CEPR on Health Care Costs

CEPR’s Health Care Budget Deficit Calculator shows that budget deficits will not rise uncontrollably in the future if the U.S. can get health care costs under control.  But if the U.S. fails to contain health care costs, then it will be almost impossible to prevent exploding future budget deficits.

A related infographic shows how much the U.S. would save in 10 years if we had the health care systems of Great Britain, Canada or Germany.  

CEPR New and Noteworthy
-- CEPR Domestic Intern Marie-Eve Augier contributed to the ongoing debate over college costs and student debt with this CEPR blog post on how student financial aid is not keeping pace with college costs, while CEPR Research Assistant Juan Antonio Montecino blogged about inequality in Latin America, Paul Krugman and CATO.

--Mark’s Guardian column on France’s Jean-Luc Mélenchon was picked up by France’s Marianne2 and was the publication’s 10th most-read story since January.

--Mark put Argentina’s decision to re-nationalize oil company YPF in non-hysterical context in comments to NPR, FAIR’s Counterspin and MarketWatch and he wrote about it in this column for The Guardian which was republished in Spanish by Argentine newspaper Página/12.

--Eileen and Dean both wrote about Citigroup's shareholders, who recently took advantage of the new "say-on-pay" provisions of the Dodd-Frank law to vote down CEO Vikram Pandit's $15 million pay package. Dean’s piece was in Truthout while Eileen’s was in U.S. News and World Report.

--Dean traveled to Oregon on April 9th to take part in the Wayne Morse Center for Law and Politics' public affairs speaker series titled "In the Shadows of the Great Recession: Recovery and Inequality." Dean was joined by University of Oregon Economist Mark Thoma. More information can be found on the event's website.

--Just in time for tax day, Dean discussed tax reform as part of a panel titled “Tax Equity: Paying Fair”. Other panelists at the April 11th event included Elspeth Gilmore of Resource Generation, Mike Lapham of the Responsible Wealth campaign and United for a Fair Economy, Chuck Marr of the Center for Budget and Policy Priorities, Robert McIntyre of Citizens for Tax Justice; and Rebecca Thiess of the Economic Policy Institute. The event was streamed live here.

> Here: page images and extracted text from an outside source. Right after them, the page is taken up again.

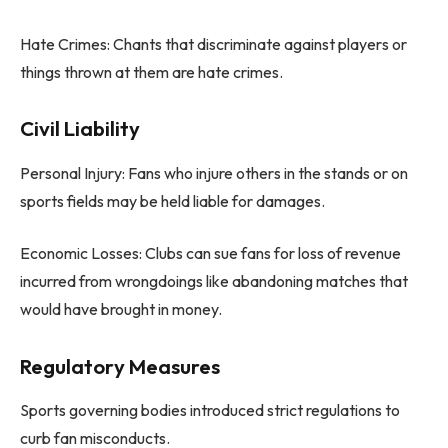
Hate Crimes: Chants that discriminate against players or
things thrown at them are hate crimes.
Civil Liability
Personal Injury: Fans who injure others in the stands or on
sports fields may be held liable for damages.
Economic Losses: Clubs can sue fans for loss of revenue
incurred from wrongdoings like abandoning matches that
would have brought in money.
Regulatory Measures
Sports governing bodies introduced strict regulations to
curb fan misconducts.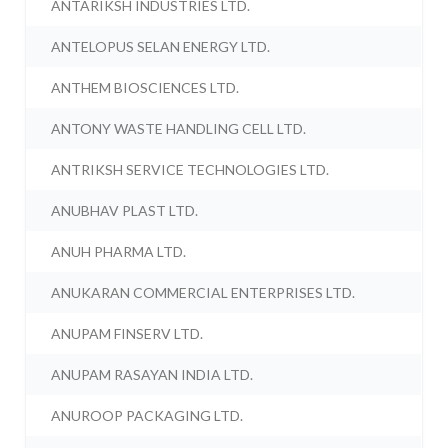
ANTARIKSH INDUSTRIES LTD.
ANTELOPUS SELAN ENERGY LTD.
ANTHEM BIOSCIENCES LTD.
ANTONY WASTE HANDLING CELL LTD.
ANTRIKSH SERVICE TECHNOLOGIES LTD.
ANUBHAV PLAST LTD.
ANUH PHARMA LTD.
ANUKARAN COMMERCIAL ENTERPRISES LTD.
ANUPAM FINSERV LTD.
ANUPAM RASAYAN INDIA LTD.
ANUROOP PACKAGING LTD.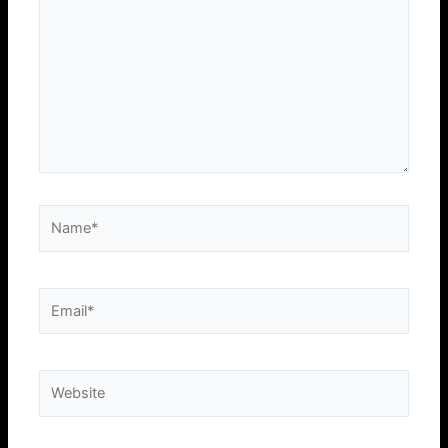
Name*
Email*
Website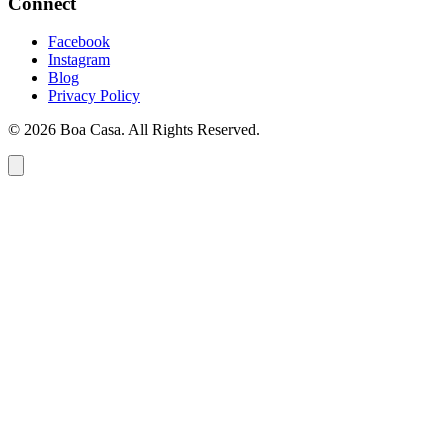
Connect
Facebook
Instagram
Blog
Privacy Policy
© 2026 Boa Casa. All Rights Reserved.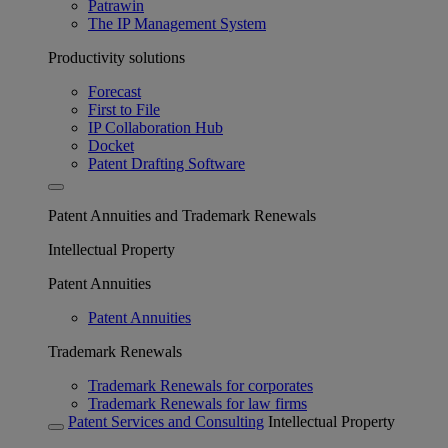
Patrawin
The IP Management System
Productivity solutions
Forecast
First to File
IP Collaboration Hub
Docket
Patent Drafting Software
Patent Annuities and Trademark Renewals
Intellectual Property
Patent Annuities
Patent Annuities
Trademark Renewals
Trademark Renewals for corporates
Trademark Renewals for law firms
Patent Services and Consulting
Intellectual Property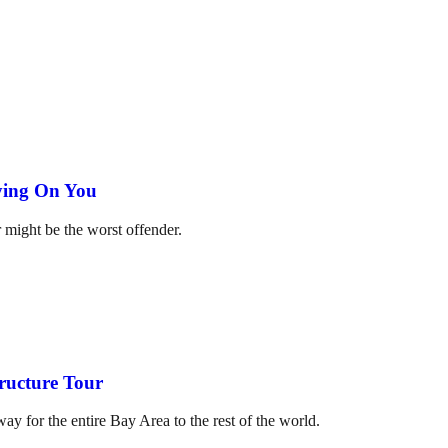
ying On You
 might be the worst offender.
ructure Tour
y for the entire Bay Area to the rest of the world.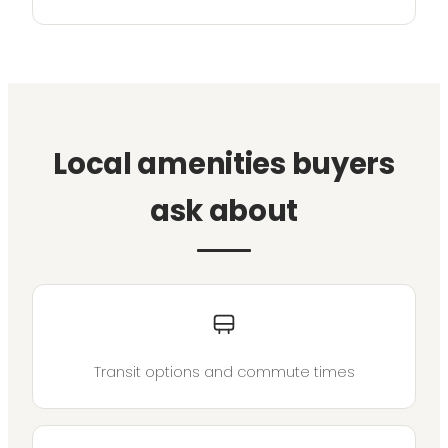
Local amenities buyers
ask about
Transit options and commute times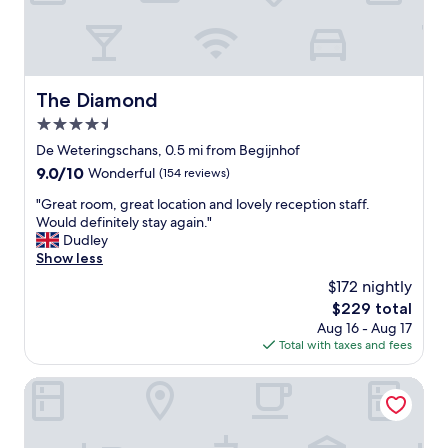
l
h
o
i
a
n
g
l
"
h
l
t
r
.
e
The Diamond
The Diamond
R
t
4.5
i
u
n
star
r
De Weteringschans, 0.5 mi from Begijnhof
g
property
n
9.0
9.0/10
Wonderful
(154 reviews)
t
f
out
i
o
"
"Great room, great location and lovely reception staff.
of
n
r
G
Would definitely stay again."
10,
t
s
r
Dudley
Wonderful,
h
u
e
Show less
(154
e
r
a
reviews)
$172 nightly
c
e
t
e
The
$229 total
"
r
n
price
Aug 16 - Aug 17
o
t
is
Total with taxes and fees
o
r
$229
m
e
,
Hotel Mercier
o
g
f
r
o
e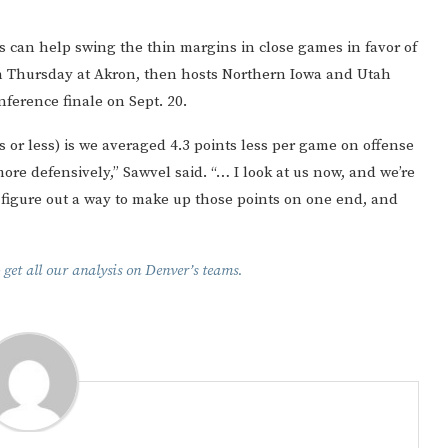
 can help swing the thin margins in close games in favor of
n Thursday at Akron, then hosts Northern Iowa and Utah
nference finale on Sept. 20.
 or less) is we averaged 4.3 points less per game on offense
re defensively,” Sawvel said. “… I look at us now, and we’re
o figure out a way to make up those points on one end, and
 get all our analysis on Denver’s teams.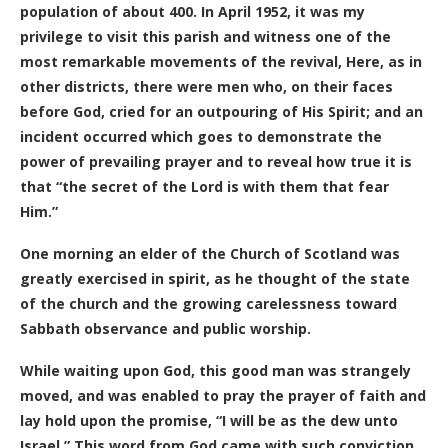
population of about 400. In April 1952, it was my
privilege to visit this parish and witness one of the
most remarkable movements of the revival, Here, as in
other districts, there were men who, on their faces
before God, cried for an outpouring of His Spirit; and an
incident occurred which goes to demonstrate the
power of prevailing prayer and to reveal how true it is
that “the secret of the Lord is with them that fear
Him.”
One morning an elder of the Church of Scotland was
greatly exercised in spirit, as he thought of the state
of the church and the growing carelessness toward
Sabbath observance and public worship.
While waiting upon God, this good man was strangely
moved, and was enabled to pray the prayer of faith and
lay hold upon the promise, “I will be as the dew unto
Israel.” This word from God came with such conviction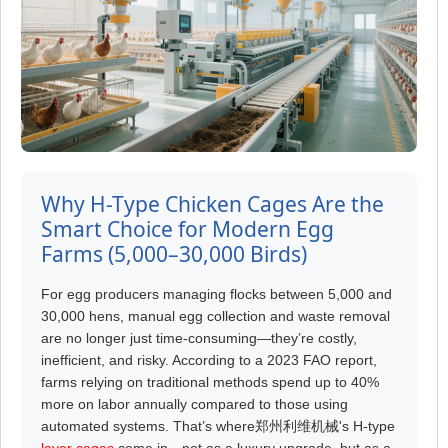
Why H-Type Chicken Cages Are the
Smart Choice for Modern Egg
Farms (5,000–30,000 Birds)
For egg producers managing flocks between 5,000 and
30,000 hens, manual egg collection and waste removal
are no longer just time-consuming—they’re costly,
inefficient, and risky. According to a 2023 FAO report,
farms relying on traditional methods spend up to 40%
more on labor annually compared to those using
automated systems. That’s where郑州利维机械's H-type
layer cages
come in—not as a luxury upgrade, but as a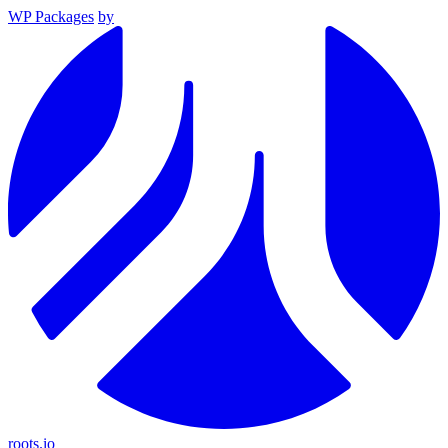
WP Packages
by
roots.io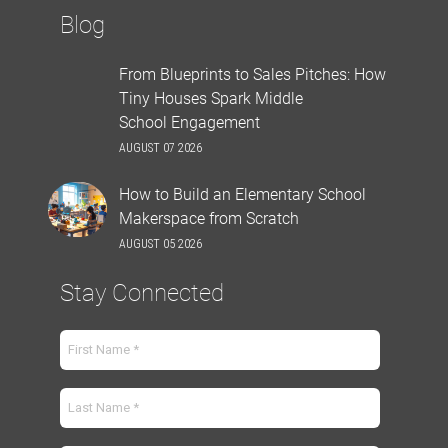
Blog
From Blueprints to Sales Pitches: How
Tiny Houses Spark Middle
School Engagement
AUGUST 07 2026
How to Build an Elementary School
Makerspace from Scratch
AUGUST 05 2026
Stay Connected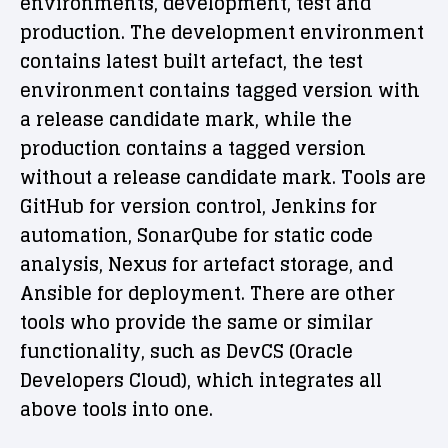
environments, development, test and
production. The development environment
contains latest built artefact, the test
environment contains tagged version with
a release candidate mark, while the
production contains a tagged version
without a release candidate mark. Tools are
GitHub for version control, Jenkins for
automation, SonarQube for static code
analysis, Nexus for artefact storage, and
Ansible for deployment. There are other
tools who provide the same or similar
functionality, such as DevCS (Oracle
Developers Cloud), which integrates all
above tools into one.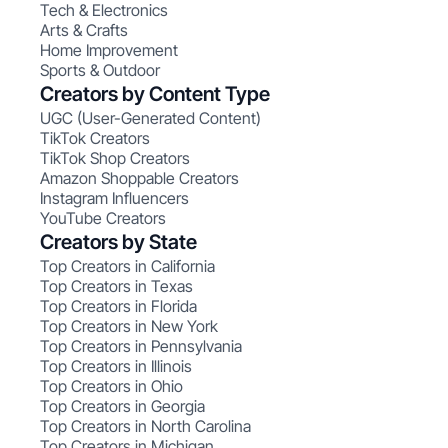
Tech & Electronics
Arts & Crafts
Home Improvement
Sports & Outdoor
Creators by Content Type
UGC (User-Generated Content)
TikTok Creators
TikTok Shop Creators
Amazon Shoppable Creators
Instagram Influencers
YouTube Creators
Creators by State
Top Creators in California
Top Creators in Texas
Top Creators in Florida
Top Creators in New York
Top Creators in Pennsylvania
Top Creators in Illinois
Top Creators in Ohio
Top Creators in Georgia
Top Creators in North Carolina
Top Creators in Michigan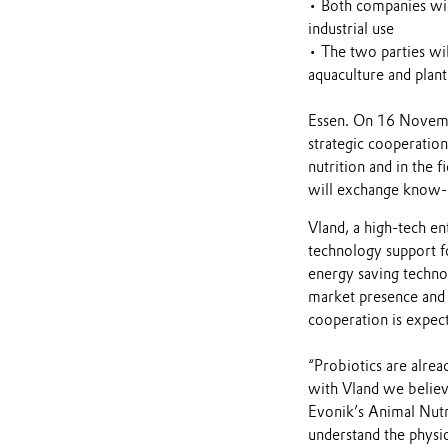
• Both companies wil
industrial use
• The two parties wil
aquaculture and plant
Essen. On 16 Novemb
strategic cooperation
nutrition and in the f
will exchange know-
Vland, a high-tech en
technology support fo
energy saving technol
market presence and 
cooperation is expect
“Probiotics are alre
with Vland we believ
Evonik’s Animal Nutr
understand the physio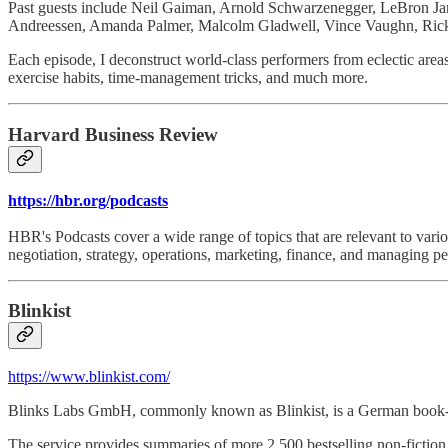
Past guests include Neil Gaiman, Arnold Schwarzenegger, LeBron J
Andreessen, Amanda Palmer, Malcolm Gladwell, Vince Vaughn, Ric
Each episode, I deconstruct world-class performers from eclectic areas (
exercise habits, time-management tricks, and much more.
Harvard Business Review
https://hbr.org/podcasts
HBR's Podcasts cover a wide range of topics that are relevant to vari
negotiation, strategy, operations, marketing, finance, and managing pe
Blinkist
https://www.blinkist.com/
Blinks Labs GmbH, commonly known as Blinkist, is a German book-sum
The service provides summaries of more 2,500 bestselling non-fiction 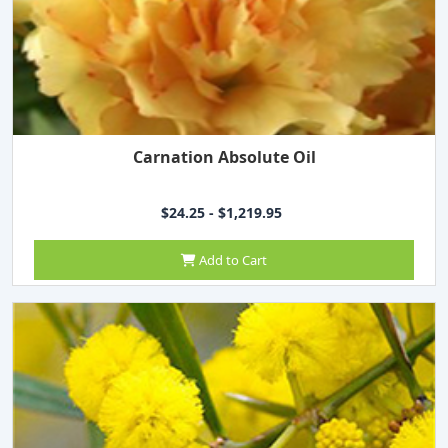
Carnation Absolute Oil
$24.25 - $1,219.95
Add to Cart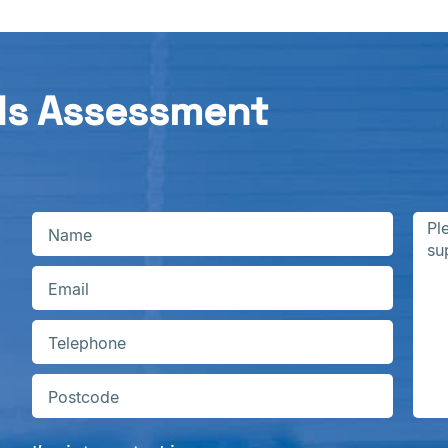
ds Assessment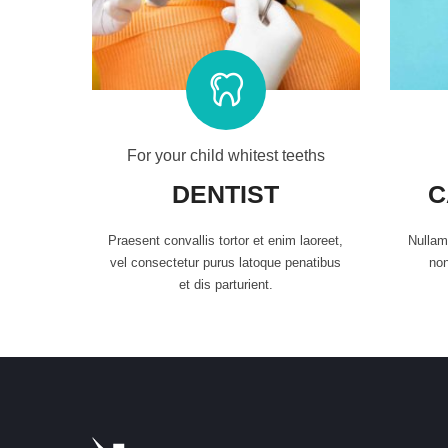
For your child whitest teeths
DENTIST
C
Praesent convallis tortor et enim laoreet,
Nullam 
vel consectetur purus latoque penatibus
non
et dis parturient.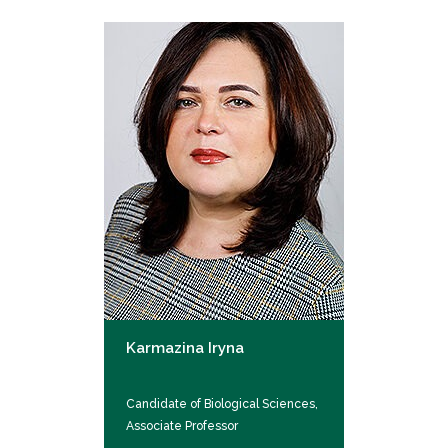
Karmazina Iryna
Candidate of Biological Sciences,
Associate Professor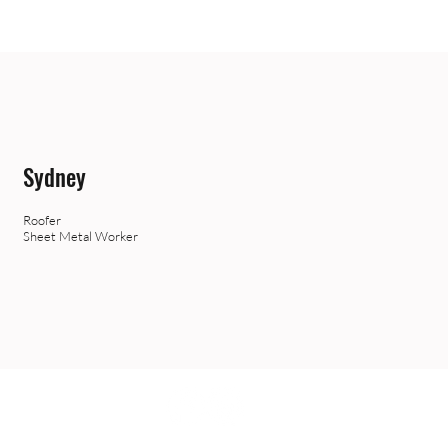
Sydney
Roofer
Sheet Metal Worker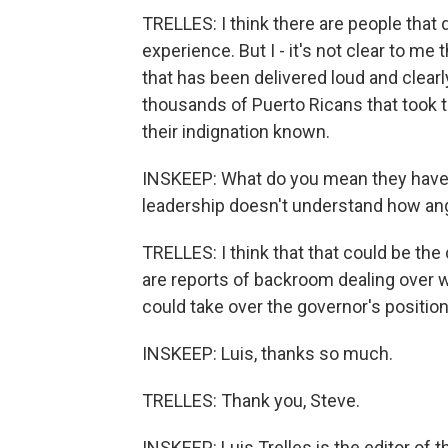
TRELLES: I think there are people that d
experience. But I - it's not clear to me
that has been delivered loud and clea
thousands of Puerto Ricans that took to
their indignation known.
INSKEEP: What do you mean they haven'
leadership doesn't understand how an
TRELLES: I think that that could be the
are reports of backroom dealing over w
could take over the governor's position
INSKEEP: Luis, thanks so much.
TRELLES: Thank you, Steve.
INSKEEP: Luis Trelles is the editor of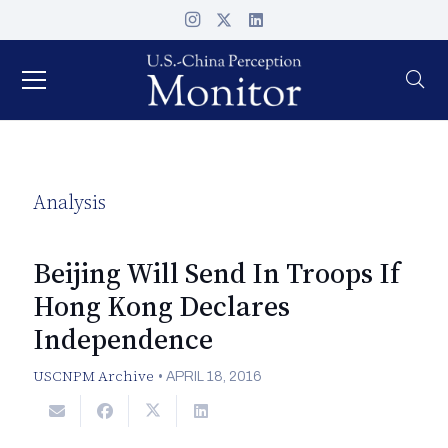
Analysis
Beijing Will Send In Troops If
Hong Kong Declares
Independence
USCNPM Archive
•
APRIL 18, 2016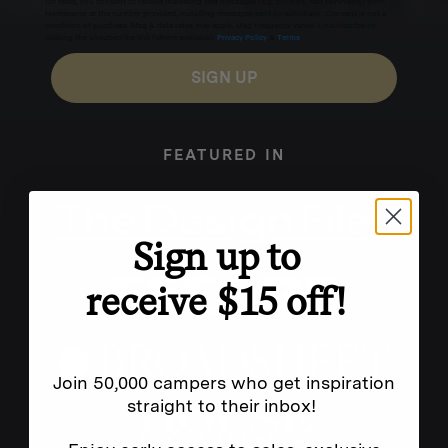
for texts, you consent to receive marketing text messages (e.g. promos, cart reminders) from
Homecamp at the number provided, including messages sent by autodialer. Consent is not a
condition of purchase. Msg & data rates may apply. Msg frequency varies. Unsubscribe by
clicking the unsubscribe link (where available).
Privacy Policy
&
Terms
.
SIGN UP
FEATURED IN
Sign up to
receive $15 off!
Join 50,000 campers who get inspiration
straight to their inbox!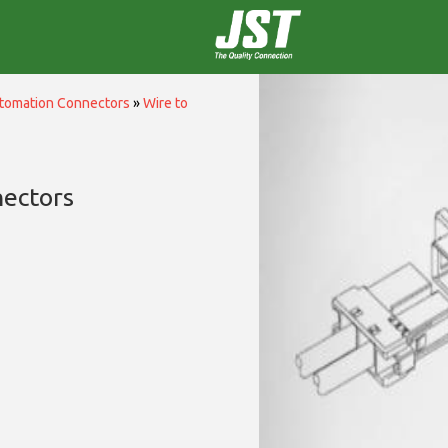
utomation Connectors
»
Wire to
nectors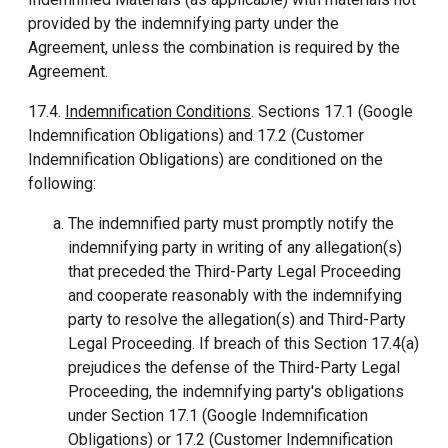
provided by the indemnifying party under the
Agreement, unless the combination is required by the
Agreement.
17.4.
Indemnification Conditions
. Sections 17.1 (Google
Indemnification Obligations) and 17.2 (Customer
Indemnification Obligations) are conditioned on the
following:
The indemnified party must promptly notify the
indemnifying party in writing of any allegation(s)
that preceded the Third-Party Legal Proceeding
and cooperate reasonably with the indemnifying
party to resolve the allegation(s) and Third-Party
Legal Proceeding. If breach of this Section 17.4(a)
prejudices the defense of the Third-Party Legal
Proceeding, the indemnifying party's obligations
under Section 17.1 (Google Indemnification
Obligations) or 17.2 (Customer Indemnification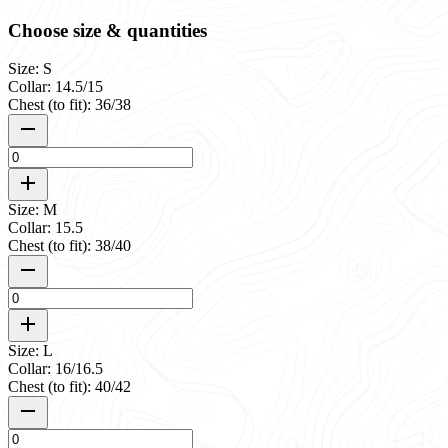
Choose size & quantities
Size: S
Collar: 14.5/15
Chest (to fit): 36/38
Size: M
Collar: 15.5
Chest (to fit): 38/40
Size: L
Collar: 16/16.5
Chest (to fit): 40/42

-- On April 2nd, Dean took part in a panel discussion called "Occupy the Future" that was held in conjunction with the "Control the Corporation" conference at the Carnegie Institute of Washington.  The conference, organized by the Center for the Study of Responsive Law, included how people can work toward controlling corporations' impact on elections, slow privatization, create better-paying jobs and mobilize for the future.

--Dean was on Kudlow and Company talking about the dollar on April 3rd and he “Beat the Press” in this Real News interview from April 23rd. Dean was also on Wisconsin Public Radio, discussing Obama’s economic policies.

--CEPR Board Member and IPS Fellow Chuck Collins discussed and signed his new book about "How Wealth Inequality Is Wrecking the World and What We Can Do About It."  Dean moderated the event, which was held at Busboys & Poets in Washington DC on April 4, 2012. Co-sponsors included IPS’s Inequality and the Common Good and New Economy Working Group projects, Teaching for Change bookstore, Busboys & Poets, Faith & Money Network, Empower DC, Democracy Collaborative and United for A Fair Economy.